Slightly different failure in daily 10797?model=WHL_UPEXT_HDA_ZEPHYR&testcase=check-capture-50rounds
Still happening at the very start of the test.
TIMESTAMP (us) DELTA C# COMPONENT LOCATION CONTENT ktime=1980.913s @ 2022-03-08 23:03:17 +0000 UTC
Found valid LDC address after skipping 8 bytes (one line uses 20 + 0 to 16 bytes)
error: Invalid number of parameters.
error: fetch_entry() failed with: -22, aborting
Skipped 0 bytes after the last statement.
New failure in daily 11126?modelFirmwareType=SOF-Zephyr&model=ADLP_RVP_SDW_ZEPHYR&testcase=multiple-pipeline-capture-50, happening at the very start of the test.
error: Invalid text length.
error: read_entry_from_ldc_file(0x26007) returned -22
error: fetch_entry() failed with: -22, aborting
Skipped 0 bytes after the last statement.
More DMA trace corruption with Zephyr, this time not at the very start: https://sof-ci.01.org/sofpr/PR5631/build12594/devicetest/
Downgrading this failure to a SKIP because it's too frequent; too much pollution
- thesofproject/sof-test/pull/895
Downgrading this failure to a SKIP because it's too frequent; too much pollution
This made a huge difference but there are still some failures, typically like this: https://sof-ci.01.org/sofpr/PR5796/build327/devicetest/?model=CML_RVP_SDW_ZEPHYR&testcase=check-sof-logger
error: log_entry_address 0 is not in dictionary range!
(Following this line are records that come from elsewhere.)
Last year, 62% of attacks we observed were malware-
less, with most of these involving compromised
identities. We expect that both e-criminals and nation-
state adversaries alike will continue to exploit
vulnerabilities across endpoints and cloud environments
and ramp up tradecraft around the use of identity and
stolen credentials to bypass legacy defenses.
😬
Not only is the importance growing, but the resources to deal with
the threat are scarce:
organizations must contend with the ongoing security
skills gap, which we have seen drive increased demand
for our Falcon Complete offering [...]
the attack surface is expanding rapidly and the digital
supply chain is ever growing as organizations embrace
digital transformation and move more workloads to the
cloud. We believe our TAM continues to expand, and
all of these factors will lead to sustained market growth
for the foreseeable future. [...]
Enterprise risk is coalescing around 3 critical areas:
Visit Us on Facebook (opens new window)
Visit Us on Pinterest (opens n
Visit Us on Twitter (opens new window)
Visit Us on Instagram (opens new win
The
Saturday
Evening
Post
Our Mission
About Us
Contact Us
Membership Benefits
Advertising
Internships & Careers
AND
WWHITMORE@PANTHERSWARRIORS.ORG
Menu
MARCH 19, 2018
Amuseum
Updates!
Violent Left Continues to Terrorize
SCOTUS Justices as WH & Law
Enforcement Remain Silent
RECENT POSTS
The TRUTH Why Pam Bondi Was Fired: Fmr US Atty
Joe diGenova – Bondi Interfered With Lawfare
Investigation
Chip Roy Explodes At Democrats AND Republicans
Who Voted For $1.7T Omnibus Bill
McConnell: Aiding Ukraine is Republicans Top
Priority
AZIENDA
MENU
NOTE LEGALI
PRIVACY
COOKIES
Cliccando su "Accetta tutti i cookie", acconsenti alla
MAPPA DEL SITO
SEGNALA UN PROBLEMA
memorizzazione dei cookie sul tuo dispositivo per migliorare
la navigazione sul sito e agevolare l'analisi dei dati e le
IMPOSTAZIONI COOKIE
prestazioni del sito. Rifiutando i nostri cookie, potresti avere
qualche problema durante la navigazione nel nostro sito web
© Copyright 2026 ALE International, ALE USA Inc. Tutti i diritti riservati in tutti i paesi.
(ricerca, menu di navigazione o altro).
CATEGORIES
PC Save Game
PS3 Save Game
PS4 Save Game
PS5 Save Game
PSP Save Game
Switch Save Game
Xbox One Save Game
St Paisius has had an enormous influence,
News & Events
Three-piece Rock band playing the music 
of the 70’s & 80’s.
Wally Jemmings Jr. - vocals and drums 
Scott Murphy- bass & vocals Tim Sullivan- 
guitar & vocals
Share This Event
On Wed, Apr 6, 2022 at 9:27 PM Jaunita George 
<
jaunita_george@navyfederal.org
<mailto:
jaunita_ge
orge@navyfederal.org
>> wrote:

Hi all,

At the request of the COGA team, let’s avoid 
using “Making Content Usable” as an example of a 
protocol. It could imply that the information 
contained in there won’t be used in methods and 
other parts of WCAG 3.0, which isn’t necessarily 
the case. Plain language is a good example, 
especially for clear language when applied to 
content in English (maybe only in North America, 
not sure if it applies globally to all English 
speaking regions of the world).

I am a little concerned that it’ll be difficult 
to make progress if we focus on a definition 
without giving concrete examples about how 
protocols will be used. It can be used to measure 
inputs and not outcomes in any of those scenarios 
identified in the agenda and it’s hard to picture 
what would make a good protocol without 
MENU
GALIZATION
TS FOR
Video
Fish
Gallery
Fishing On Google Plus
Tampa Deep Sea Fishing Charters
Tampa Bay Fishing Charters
There is only so much DMA corruption you can ignore.
Same in https://sof-ci.01.org/sofpr/PR5266/build399/devicetest/?model=CML_RVP_SDW_ZEPHYR&testcase=check-sof-logger
Still happening: https://sof-ci.01.org/softestpr/PR943/build110/devicetest/?model=ADLP_RVP_SDW_ZEPHYR&testcase=test-speaker
Won't fix cavs tool issue. Will switch to new logging tool.